Benchmarks for 128-bit security show that proofs are approximately 1.95 times smaller and verifications are several times faster than baseline construction.
They refer to “JaggedPCS”, a set of techniques to avoid excessive padding when encoding traces as polynomials. This allows the prover to generate concise commitments while avoiding wasted work.
They mention “grinding,” which brute-forces the randomness of a protocol to find cheap or small proofs while keeping it within soundness, and “well-structured recursive topology,” which refers to layered schemes that aggregate many small proofs into a single final proof with carefully argued soundness.
After increasing the security to 128 bits, unusual polynomial calculations and recursion tricks are used to reduce the proof.
Independent studies such as Whirlaway have used WHIR to construct multilinear STARKs with improved efficiency, and more experimental polynomial commitment structures have been constructed from data availability schemes.
The calculations are progressing rapidly, but we are moving away from assumptions that seemed safe six months ago.
Changes and open questions
If proofs are consistently ready within 10 seconds and stay under 300 kilobytes, Ethereum can increase the gas limit without forcing validators to re-execute every transaction.
Validators instead verify small pieces of evidence, expanding block capacity while keeping home staking realistic. This is why EF’s previous real-time post explicitly tied latency and power to “home testing” budgets like 10 kilowatts and sub-$100,000 rigs.
The combination of large security margin and small proof makes “L1 zkEVM” a reliable payment layer. If these proofs are fast and 128-bit secure, L2 and zk-rollup can reuse the same mechanism via precompilation, and the distinction between “rollup” and “L1 execution” becomes a compositional choice rather than a hard boundary.
Real-time proofs are currently an off-chain benchmark, not an on-chain reality. Latency and cost numbers are derived from EthProofs’ carefully selected hardware setups and workloads.
There is still a gap between the thousands of independent verifiers actually running these provers at home. The security story is in flux. The reason soundcalc exists is that STARK and hash-based SNARK security parameters continue to move as conjectures are disproved.

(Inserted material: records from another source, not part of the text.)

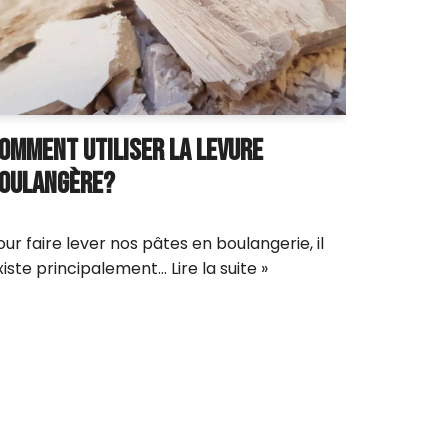
OMMENT UTILISER LA LEVURE
OULANGÈRE?
our faire lever nos pâtes en boulangerie, il
xiste principalement…
Lire la suite »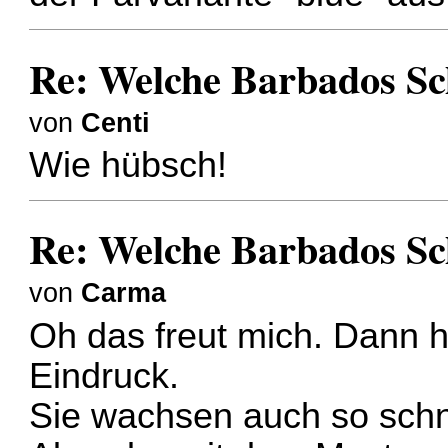
Re: Welche Barbados S
von
Centi
Wie hübsch!
Re: Welche Barbados S
von
Carma
Oh das freut mich. Dann h
Eindruck.
Sie wachsen auch so schne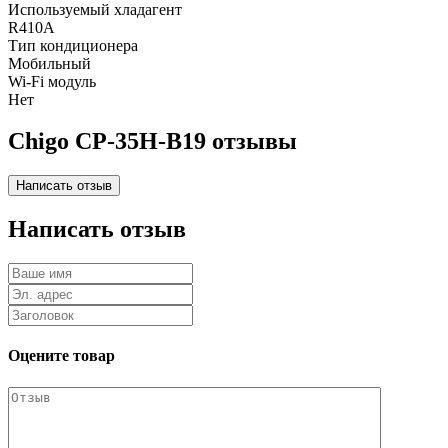
Используемый хладагент
R410A
Тип кондиционера
Мобильный
Wi-Fi модуль
Нет
Chigo CP-35H-B19 отзывы
Написать отзыв
Оцените товар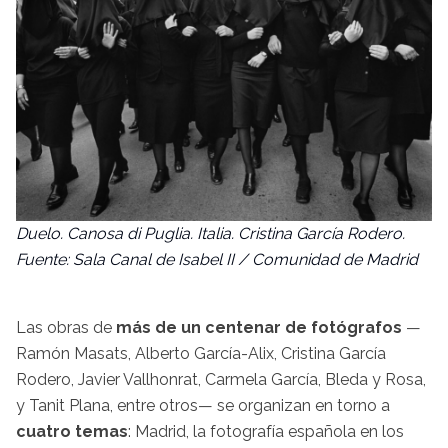
Duelo. Canosa di Puglia. Italia. Cristina García Rodero.
Fuente: Sala Canal de Isabel II / Comunidad de Madrid
Las obras de
más de un centenar de fotógrafos
—
Ramón Masats, Alberto García-Alix, Cristina García
Rodero, Javier Vallhonrat, Carmela García, Bleda y Rosa,
y Tanit Plana, entre otros— se organizan en torno a
cuatro temas
: Madrid, la fotografía española en los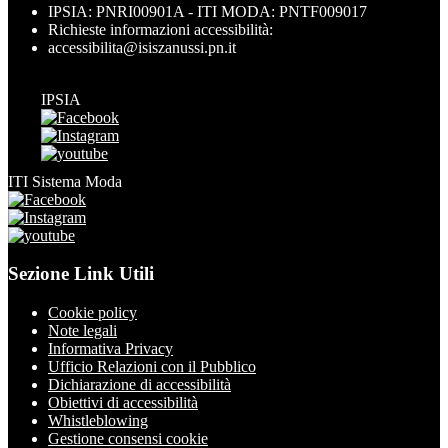
IPSIA: PNRI00901A - ITI MODA: PNTF009017
Richieste informazioni accessibilità:
accessibilita@isiszanussi.pn.it
IPSIA
ITI Sistema Moda
Sezione Link Utili
Cookie policy
Note legali
Informativa Privacy
Ufficio Relazioni con il Pubblico
Dichiarazione di accessibilità
Obiettivi di accessibilità
Whistleblowing
Gestione consensi cookie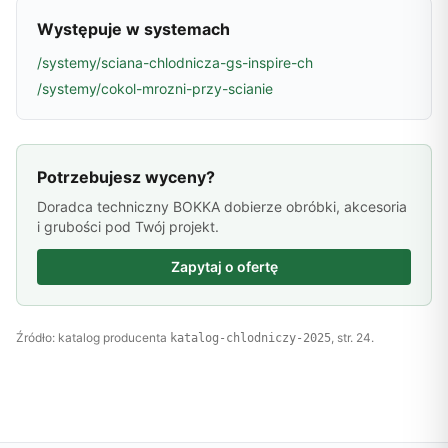
Występuje w systemach
/systemy/sciana-chlodnicza-gs-inspire-ch
/systemy/cokol-mrozni-przy-scianie
Potrzebujesz wyceny?
Doradca techniczny BOKKA dobierze obróbki, akcesoria
i grubości pod Twój projekt.
Zapytaj o ofertę
Źródło: katalog producenta
, str. 24.
katalog-chlodniczy-2025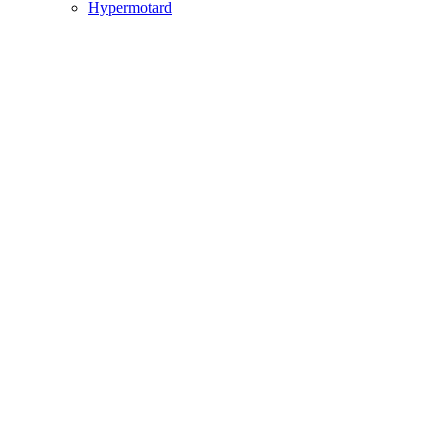
Hypermotard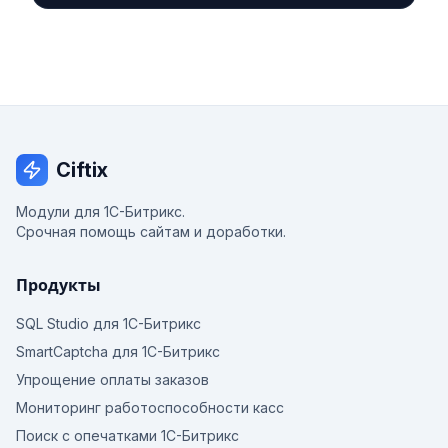
Ciftix
Модули для 1С-Битрикс.
Срочная помощь сайтам и доработки.
Продукты
SQL Studio для 1С-Битрикс
SmartCaptcha для 1С-Битрикс
Упрощение оплаты заказов
Мониторинг работоспособности касс
Поиск с опечатками 1С-Битрикс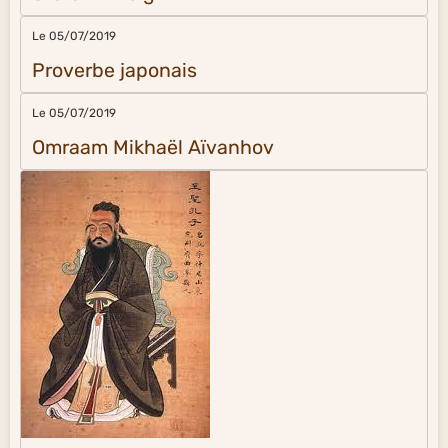
Le 05/07/2019
Proverbe japonais
Le 05/07/2019
Omraam Mikhaël Aïvanhov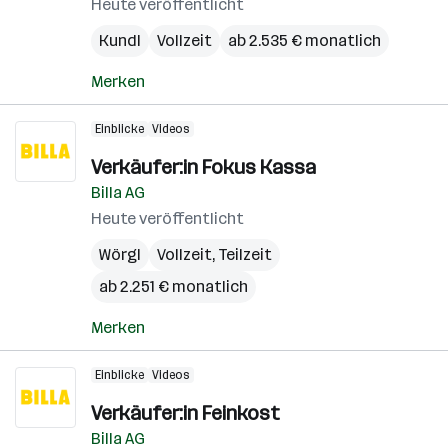
Heute veröffentlicht
Kundl
Vollzeit
ab 2.535 € monatlich
Merken
Einblicke
Videos
Verkäufer:in Fokus Kassa
Billa AG
Heute veröffentlicht
Wörgl
Vollzeit, Teilzeit
ab 2.251 € monatlich
Merken
Einblicke
Videos
Verkäufer:in Feinkost
Billa AG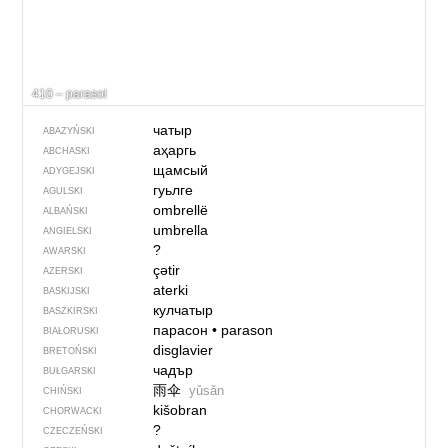
410 – parasol
чатыр
ABAZYŃSKI
аҳаргь
ABCHASKI
щамсый
ADYGEJSKI
гуьлге
AGULSKI
ombrellë
ALBAŃSKI
umbrella
ANGIELSKI
?
AWARSKI
çətir
AZERSKI
aterki
BASKIJSKI
кулчатыр
BASZKIRSKI
парасон
•
parason
BIAŁORUSKI
disglavier
BRETOŃSKI
чадър
BUŁGARSKI
雨伞
yǔsǎn
CHIŃSKI
kišobran
CHORWACKI
?
CZECZEŃSKI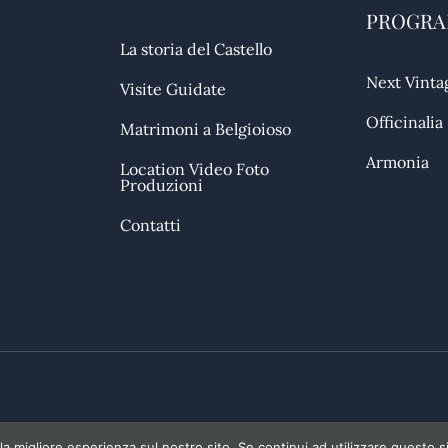
PROGR
La storia del Castello
Next Vinta
Visite Guidate
Officinalia
Matrimoni a Belgioioso
Armonia
Location Video Foto
Produzioni
Contatti
la migliore esperienza sul nostro sito. Se continui ad utilizzare questo s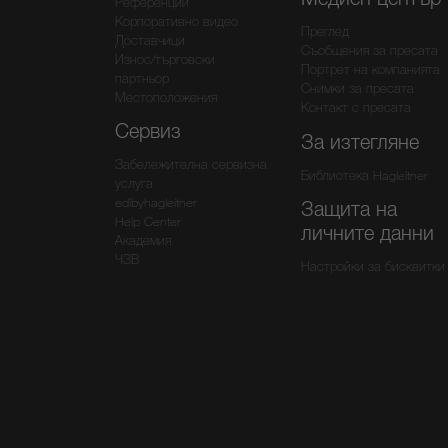
Референции
Корпоративно видео
Преглед
Доставчици
Съобщения за пресата
Износ/търговски
Портрет на компанията
партньор
Снимки за пресата
Местоположения
Контакт с пресата
Сервиз
За изтегляне
Забележителна сервизна
Библиотека Hagleitner
услуга
edibyhagleitner
Защита на
Help Center
личните данни
Академия
ЧЗВ
Настройки за бисквитки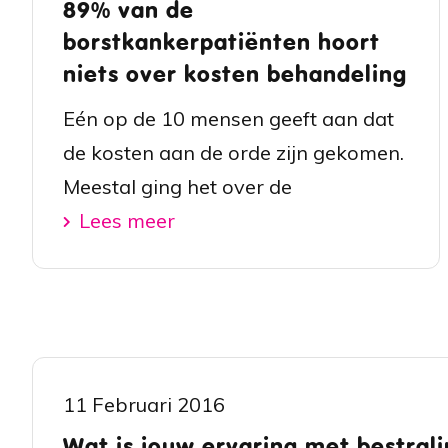
89% van de
borstkankerpatiënten hoort
niets over kosten behandeling
Eén op de 10 mensen geeft aan dat
de kosten aan de orde zijn gekomen.
Meestal ging het over de
Lees meer
11 Februari 2016
Wat is jouw ervaring met bestrali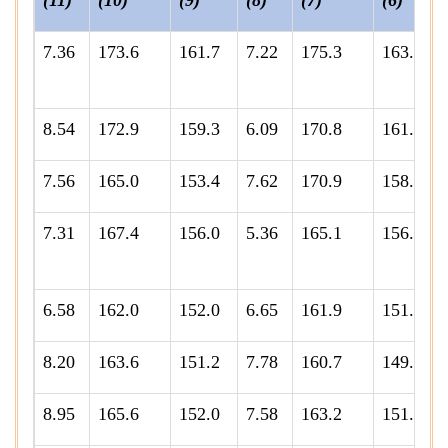
(11)
(10)
(9)
(8)
(7)
(6)
7.36
173.6
161.7
7.22
175.3
163.5
8.54
172.9
159.3
6.09
170.8
161.0
7.56
165.0
153.4
7.62
170.9
158.8
7.31
167.4
156.0
5.36
165.1
156.7
6.58
162.0
152.0
6.65
161.9
151.8
8.20
163.6
151.2
7.78
160.7
149.1
8.95
165.6
152.0
7.58
163.2
151.7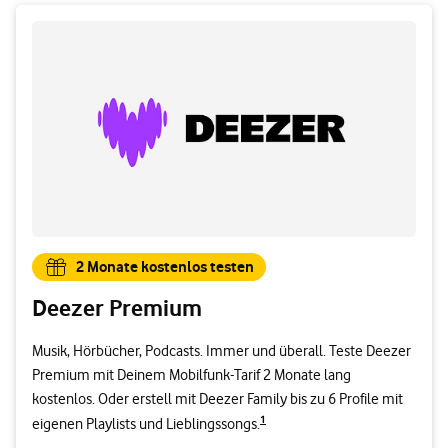
2 Monate kostenlos testen
Deezer Premium
Musik, Hörbücher, Podcasts. Immer und überall. Teste Deezer
Premium mit Deinem Mobilfunk-Tarif 2 Monate lang
kostenlos. Oder erstell mit Deezer Family bis zu 6 Profile mit
1
eigenen Playlists und Lieblingssongs.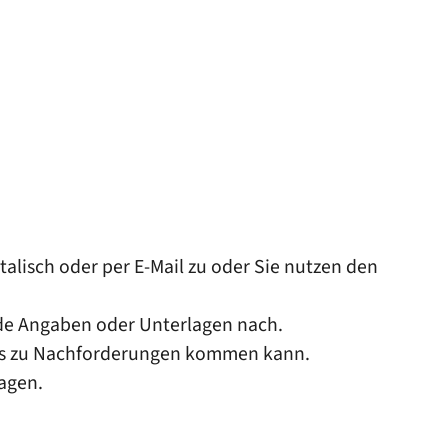
alisch oder per E-Mail zu oder Sie nutzen den
nde Angaben oder Unterlagen nach.
lls zu Nachforderungen kommen kann.
agen.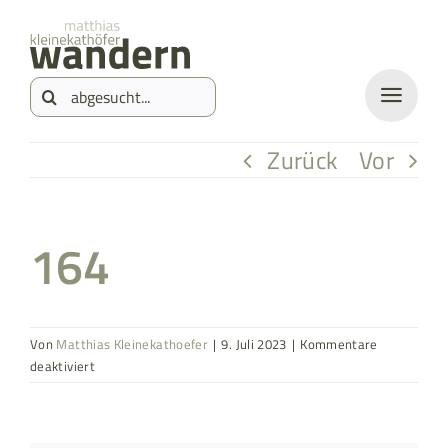
Zum
springen
Inhalt
Suche
springen
nach:
Zurück
Vor
164
Von
Matthias Kleinekathoefer
|
9. Juli 2023
|
Kommentare
für
deaktiviert
164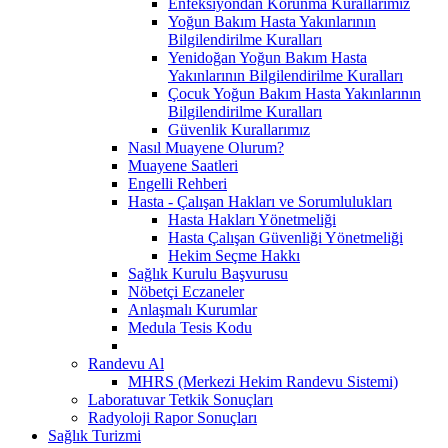
Enfeksiyondan Korunma Kurallarımız
Yoğun Bakım Hasta Yakınlarının
Bilgilendirilme Kuralları
Yenidoğan Yoğun Bakım Hasta
Yakınlarının Bilgilendirilme Kuralları
Çocuk Yoğun Bakım Hasta Yakınlarının
Bilgilendirilme Kuralları
Güvenlik Kurallarımız
Nasıl Muayene Olurum?
Muayene Saatleri
Engelli Rehberi
Hasta - Çalışan Hakları ve Sorumlulukları
Hasta Hakları Yönetmeliği
Hasta Çalışan Güvenliği Yönetmeliği
Hekim Seçme Hakkı
Sağlık Kurulu Başvurusu
Nöbetçi Eczaneler
Anlaşmalı Kurumlar
Medula Tesis Kodu
Randevu Al
MHRS (Merkezi Hekim Randevu Sistemi)
Laboratuvar Tetkik Sonuçları
Radyoloji Rapor Sonuçları
Sağlık Turizmi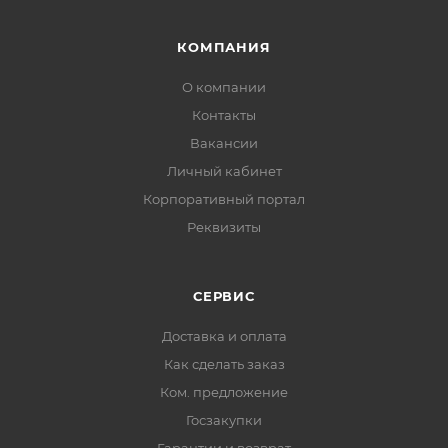
КОМПАНИЯ
О компании
Контакты
Вакансии
Личный кабинет
Корпоративный портал
Реквизиты
СЕРВИС
Доставка и оплата
Как сделать заказ
Ком. предложение
Госзакупки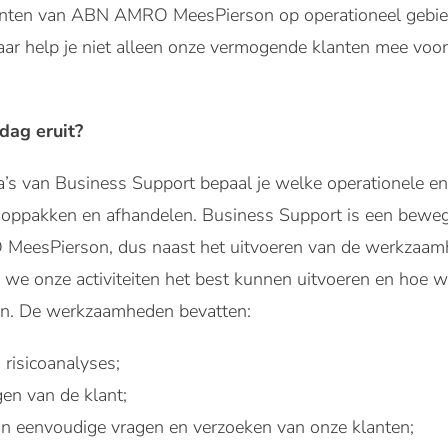
enten van ABN AMRO MeesPierson op operationeel gebied 
ar help je niet alleen onze vermogende klanten mee vooru
dag eruit?
’s van Business Support bepaal je welke operationele en 
t oppakken en afhandelen. Business Support is een beweg
eesPierson, dus naast het uitvoeren van de werkzaa
e onze activiteiten het best kunnen uitvoeren en hoe wi
en. De werkzaamheden bevatten:
 risicoanalyses;
en van de klant;
n eenvoudige vragen en verzoeken van onze klanten;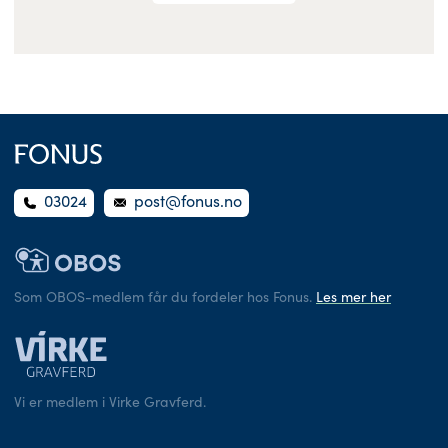
03024
post@fonus.no
Som OBOS-medlem får du fordeler hos Fonus.
Les mer her
Vi er medlem i Virke Gravferd.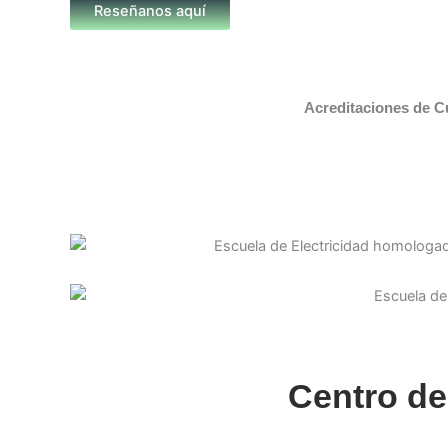
Reseñanos aquí
Acreditaciones de C
Centro de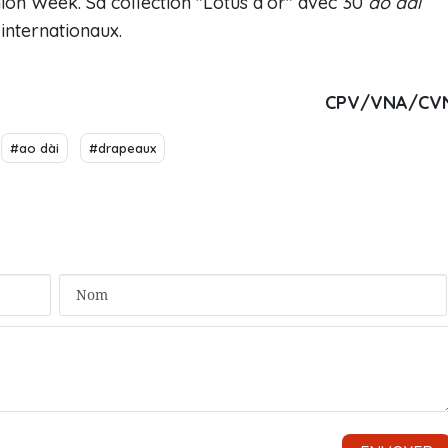
ion Week. Sa collection "Lotus d’or" avec 30
ao dài
 internationaux.
CPV/VNA/CV
#ao dài
#drapeaux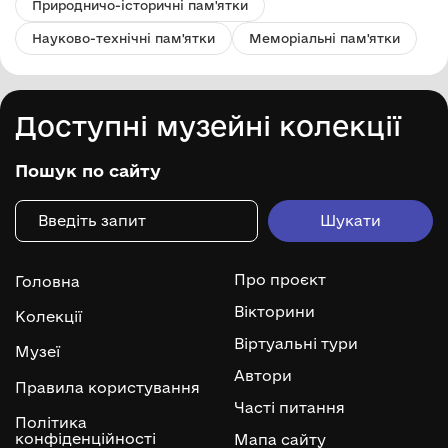
Природничо-історичні пам'ятки
Науково-технічні пам'ятки
Меморіальні пам'ятки
Доступні музейні колекції
Пошук по сайту
Про проєкт
Головна
Вікторини
Колекції
Віртуальні тури
Музеї
Автори
Правила користування
Часті питання
Політика
конфіденційності
Мапа сайту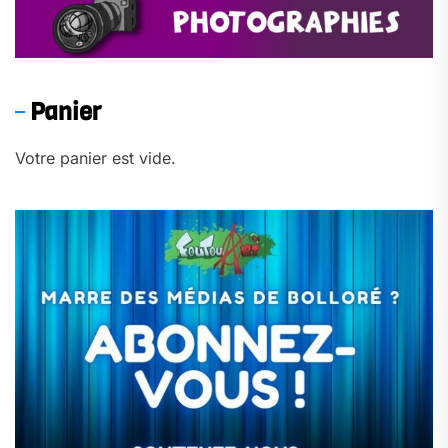
Panier
Votre panier est vide.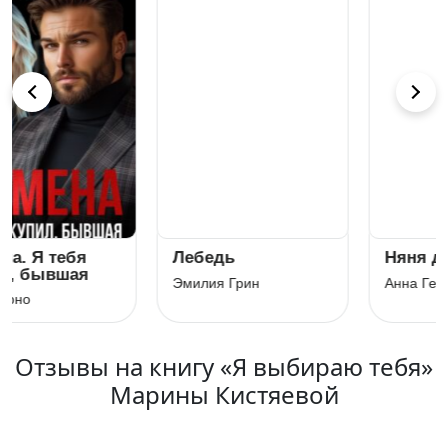
Лебедь
Няня для бывшего
Эмилия Грин
Анна Герцева
Отзывы на книгу «Я выбираю тебя»
Марины Кистяевой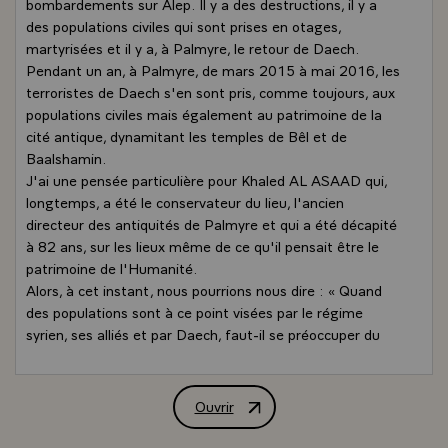
bombardements sur Alep. Il y a des destructions, il y a
des populations civiles qui sont prises en otages,
martyrisées et il y a, à Palmyre, le retour de Daech.
Pendant un an, à Palmyre, de mars 2015 à mai 2016, les
terroristes de Daech s'en sont pris, comme toujours, aux
populations civiles mais également au patrimoine de la
cité antique, dynamitant les temples de Bêl et de
Baalshamin.
J'ai une pensée particulière pour Khaled AL ASAAD qui,
longtemps, a été le conservateur du lieu, l'ancien
directeur des antiquités de Palmyre et qui a été décapité
à 82 ans, sur les lieux même de ce qu'il pensait être le
patrimoine de l'Humanité.
Alors, à cet instant, nous pourrions nous dire : « Quand
des populations sont à ce point visées par le régime
syrien, ses alliés et par Daech, faut-il se préoccuper du
patrimoine ? Qu'est-ce qui est le plus important ? Sauver
des vies ou sauver des pierres ? »
Mais ces combats sont inséparables. Il faut, à la fois,
Ouvrir
Déclaration de M. François Hollande, P
sauver des vies et sauver les pierres. Parce que ce que
veulent les terroristes et, d'une certaine façon, le régime,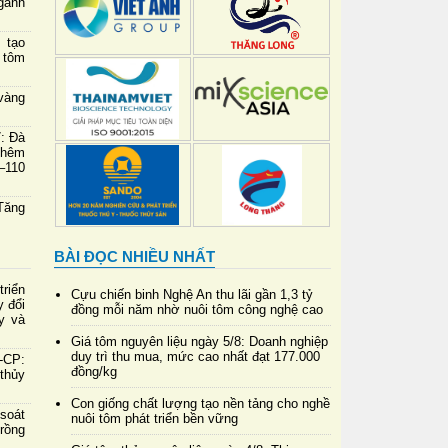
gành
 tạo
 tôm
vàng
7: Đà
thêm
–110
Tăng
BÀI ĐỌC NHIỀU NHẤT
riển
Cựu chiến binh Nghệ An thu lãi gần 1,3 tỷ
y đổi
đồng mỗi năm nhờ nuôi tôm công nghệ cao
y và
Giá tôm nguyên liệu ngày 5/8: Doanh nghiệp
duy trì thu mua, mức cao nhất đạt 177.000
-CP:
đồng/kg
 thủy
Con giống chất lượng tạo nền tảng cho nghề
soát
nuôi tôm phát triển bền vững
rồng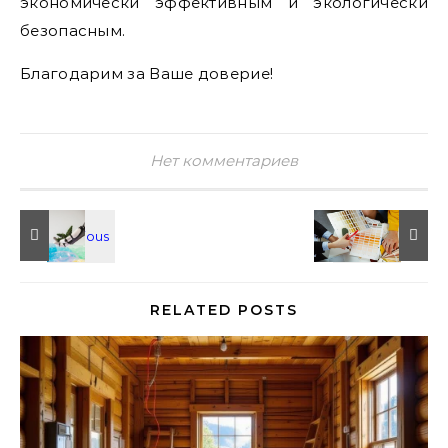
экономически эффективным и экологически
безопасным.
Благодарим за Ваше доверие!
Нет комментариев
RELATED POSTS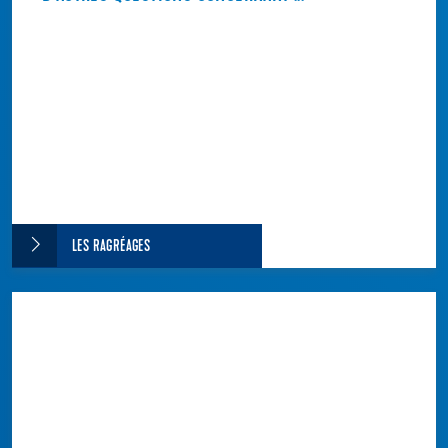
LES RAGRÉAGES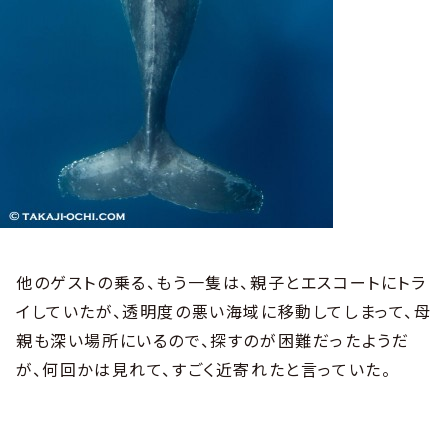
他のゲストの乗る、もう一隻は、親子とエスコートにトラ
イしていたが、透明度の悪い海域に移動してしまって、母
親も深い場所にいるので、探すのが困難だったようだ
が、何回かは見れて、すごく近寄れたと言っていた。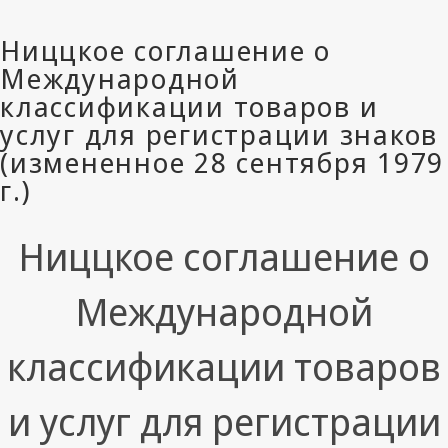
Ниццкое cоглашение о
Международной
классификации товаров
и услуг для регистрации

Recent results have redrawn the line between “definitely safe,” “speculatively safe,” and “absolutely unsafe” parameter regimes. This means that the current “100-bit” setting may be revised again as new attacks emerge.
It is unclear whether all major zkEVM teams will actually reach 100 bits of provable security by May 2026 and 128 bits of provable security by December 2026 without exceeding the proof size limit, or whether some teams will simply accept lower margins, rely on stricter assumptions, or prolong verification off-chain.
The most difficult part may not be the math or the GPU, but formalizing and auditing a fully recursive architecture.
EF acknowledges that different zkEVMs often constitute many circuits with substantial “glue cords” in between, and it is essential to document and prove the integrity of these custom stacks.
This will require lengthy work on projects such as Verified-zkEVM and formal verification frameworks, which are still in their early stages and uneven across the ecosystem.
A year ago, the question was whether zkEVM could prove fast enough. That question can be answered.
The new question is whether they can be proven soundly enough, with a proof small enough to propagate across Ethereum’s P2P network, and with a recursive architecture formally verified enough to lock in hundreds of billions of dollars, with a level of security that doesn’t rely on speculation that might break tomorrow.
The performance sprint is over. The security competition has just begun.